> **WHAT THIS TASK INVOLVES**
Identify every line in the records below that contains the word "البلقاء", and copy each of those lines.

===== DATA EXTRACTS =====

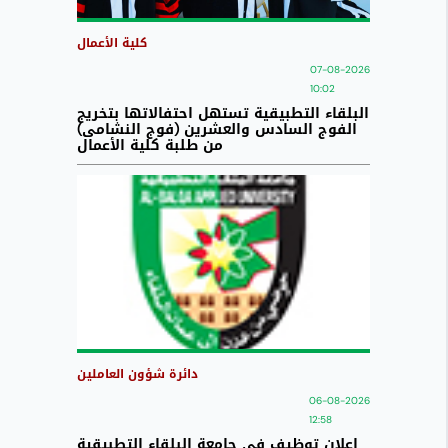
كلية الأعمال
07-08-2026
10:02
البلقاء التطبيقية تستهل احتفالاتها بتخريج
الفوج السادس والعشرين (فوج النشامى)
من طلبة كلية الأعمال
دائرة شؤون العاملين
06-08-2026
12:58
اعلان توظيف في جامعة البلقاء التطبيقية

=====

> **ANSWER FOR THIS EXERCISE**
البلقاء التطبيقية تستهل احتفالاتها بتخريج
اعلان توظيف في جامعة البلقاء التطبيقية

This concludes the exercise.